Research suggests STEM gap begins in middle school


This graph compares women and men in non-STEM majors and STEM majors, showing the STEM gap.

Eva Newland

The STEM gap persists at the collegiate level, but psychology and philosophy researchers found the STEM gap starts in upper elementary and middle schools.

Even with an emphasis on gender equality in STEM fields — science, technology, engineering and math — the gap between men and women in STEM has persisted. This is known as the STEM gap.

According to USA Facts, women make up 32.1 percent of all STEM degree recipients, an increase since 2009. However, men increased their STEM involvement faster than women, maintaining the STEM gap.

Since the STEM gap is already apparent at the collegiate level, scientists are now examining the possibility that elementary schools could impact the STEM gap. 

Carlie Trott, psychology professor at Cincinnati University, and Andrea Weinberg, philosophy professor at Arizona State University, mention that upper elementary into middle school is very important for girls’ STEM confidence.

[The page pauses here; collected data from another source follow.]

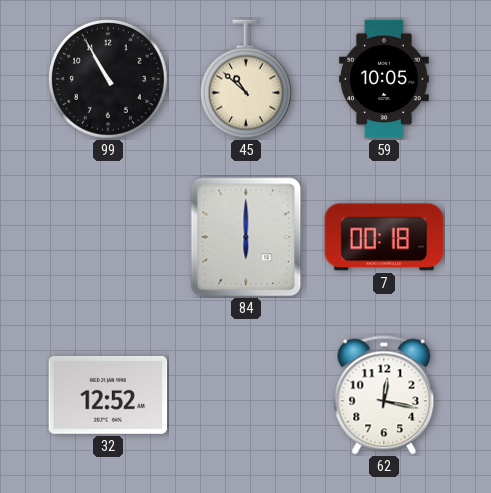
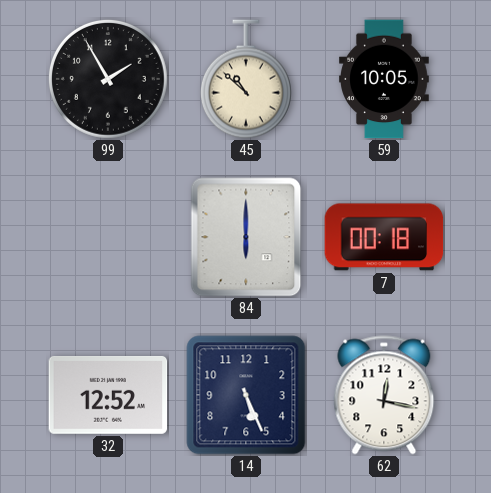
99: 10:55 -> 1:55
14: none -> 5:26
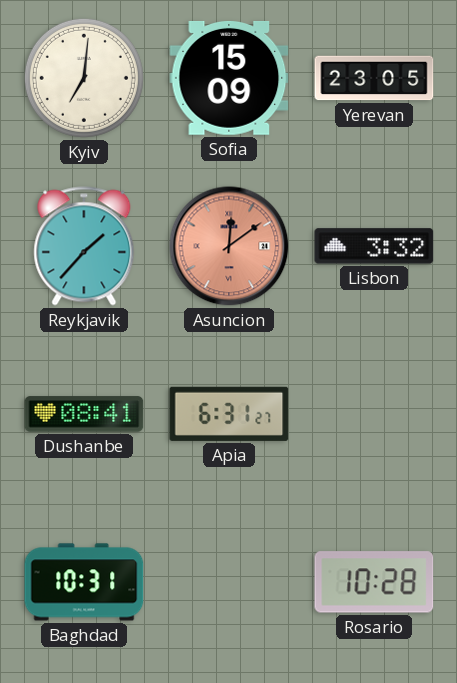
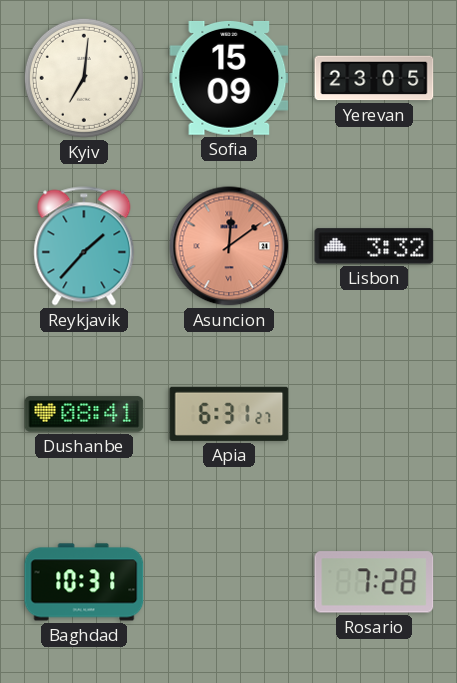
Rosario: 10:28 -> 7:28
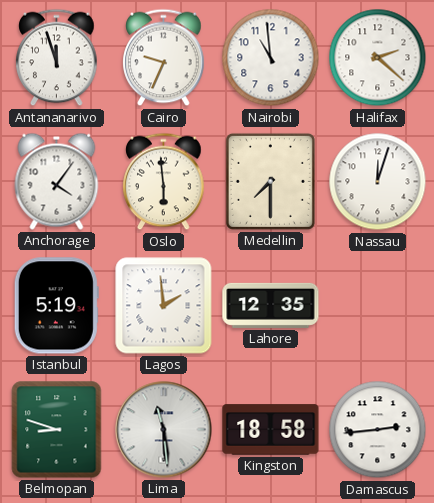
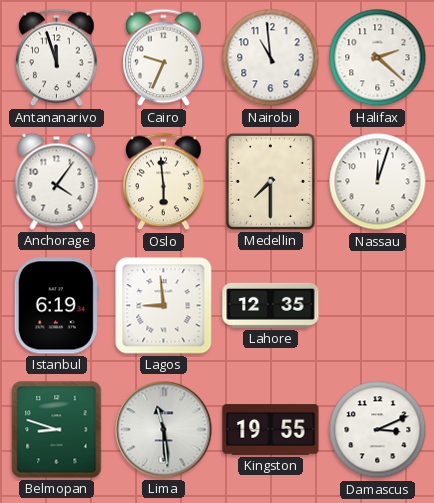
Istanbul: 5:19 -> 6:19
Lagos: 1:59 -> 8:59
Kingston: 18:58 -> 19:55
Damascus: 2:44 -> 3:11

Trott and Weinberg published their research titled Science Education for Sustainability: Strengthening Children’s Science Engagement through Climate Change Learning and Action in August 2020.

“Upper elementary and early middle school is a critical stage for girls’ science interest and confidence,” they wrote. 

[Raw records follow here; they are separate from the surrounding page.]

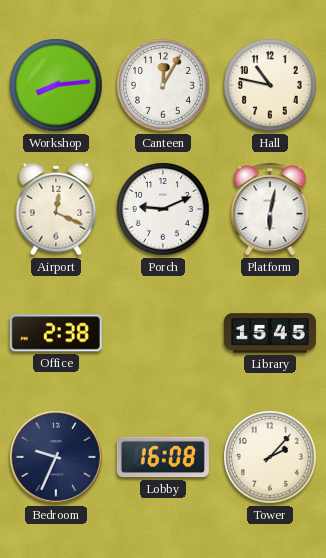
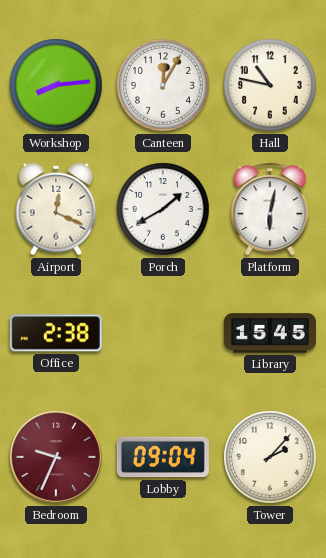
Porch: 9:11 -> 1:40
Bedroom dial: navy -> burgundy
Lobby: 16:08 -> 09:04
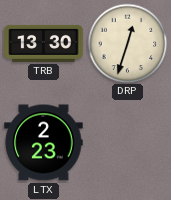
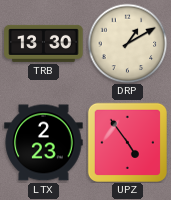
DRP: 12:33 -> 1:10
UPZ: none -> 4:54
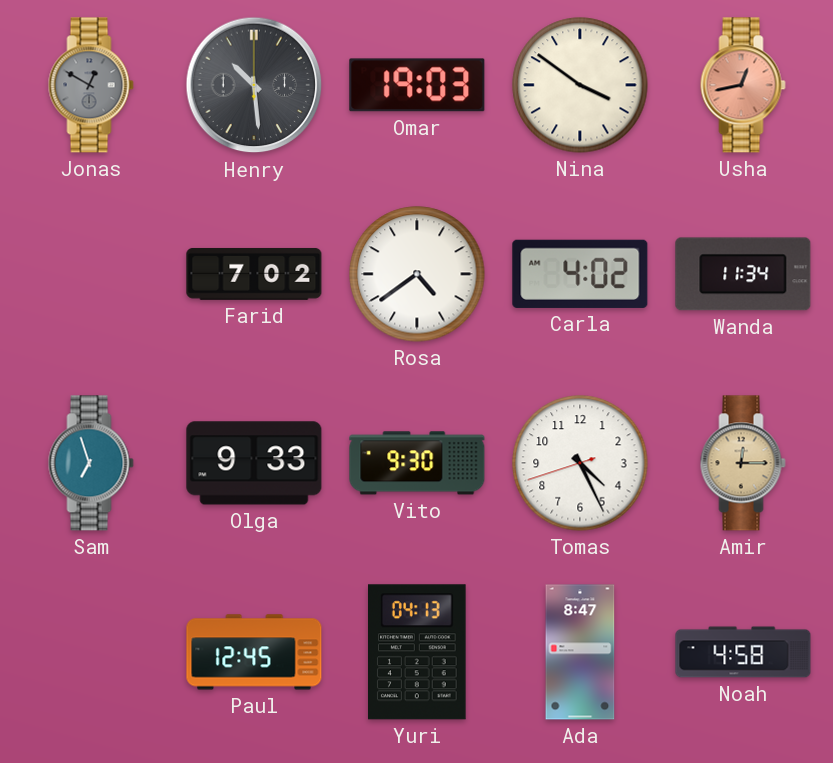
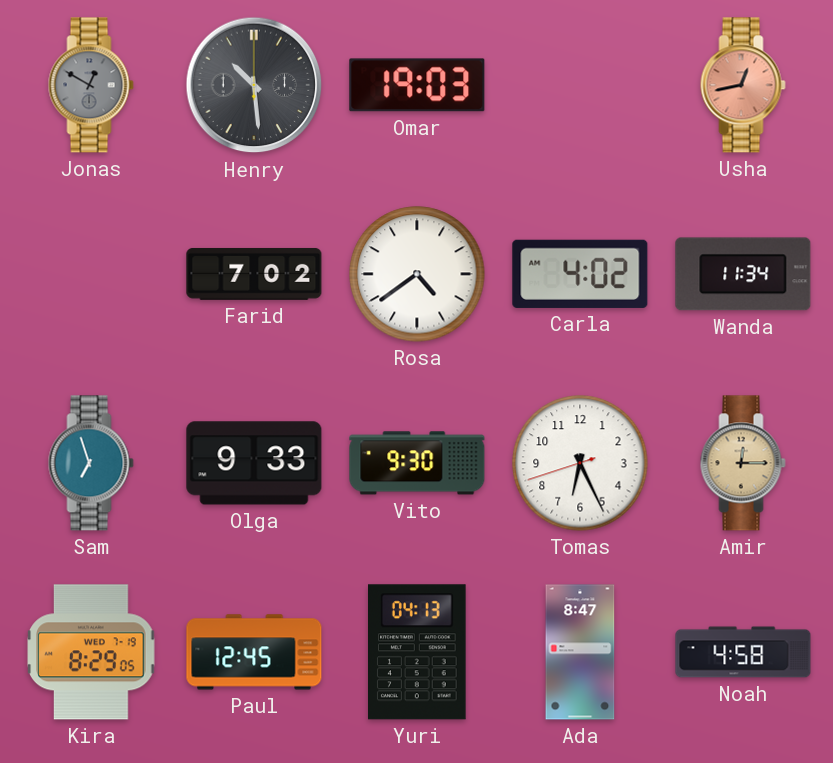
Nina: 3:51 -> none
Tomas: 4:25 -> 6:25
Kira: none -> 8:29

Bryan Hughes, a STEM teacher for fourth and fifth graders at Lakewood Elementary School, said girls and boys in his classroom are equally interested in learning about science. They cover a variety of topics from robots to germs.

“Girls get into [science] just as much as the boys do and vice versa,” Hughes said. “The girls are just as fired up about science as the boys are.”

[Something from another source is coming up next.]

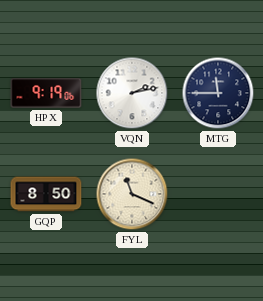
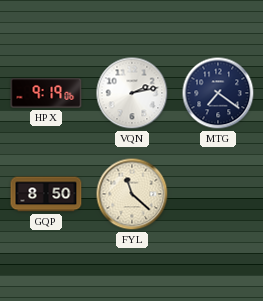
MTG: 11:45 -> 7:21
FYL: 11:19 -> 11:22
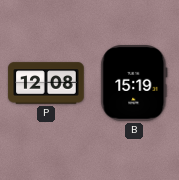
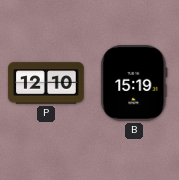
P: 12:08 -> 12:10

Hughes said he recognizes how important it is to continue to encourage girls to pursue science and STEM. 

“Girls are absolutely as good at science as boys. One hundred and ten percent,” he said. 

This concurs with Trott and Weinberg’s research, supporting the hypothesis that the STEM gap begins in middle school. 

“From early adolescence, girls express less interest in the math and science careers compared to boys, with gender differences in STEM self-confidence beginning to emerge in middle school,” they wrote.

Kristin Merkle, a teacher at Horizon Elementary School, said she has noticed positive changes within her classroom because of STEM in the past five years, and fifth grade girls are confident in their discussions.

“I think there have been more opportunities for girls to participate in STEM activities,” she said. “[Girls] in fact seem more focused and creative on the tasks than the fifth grade boys.”

According to The Atlantic, girls score just as well as boys in science-related tests across the world. 

“In almost all countries, girls would have been capable of college-level science and math classes if they had enrolled in them,” Olga Khazan wrote. 

This leads scientists to believe the STEM gap is not because of an aptitude problem, but a systematic problem. More scientists are now conducting research on how the STEM gap forms and why it exists.

Annika Duitscher, Iowa State freshman in biology, said women should continue to pursue STEM-related careers despite the STEM gap. 

“We need people in STEM careers,” she said. “Why shouldn’t they be women?”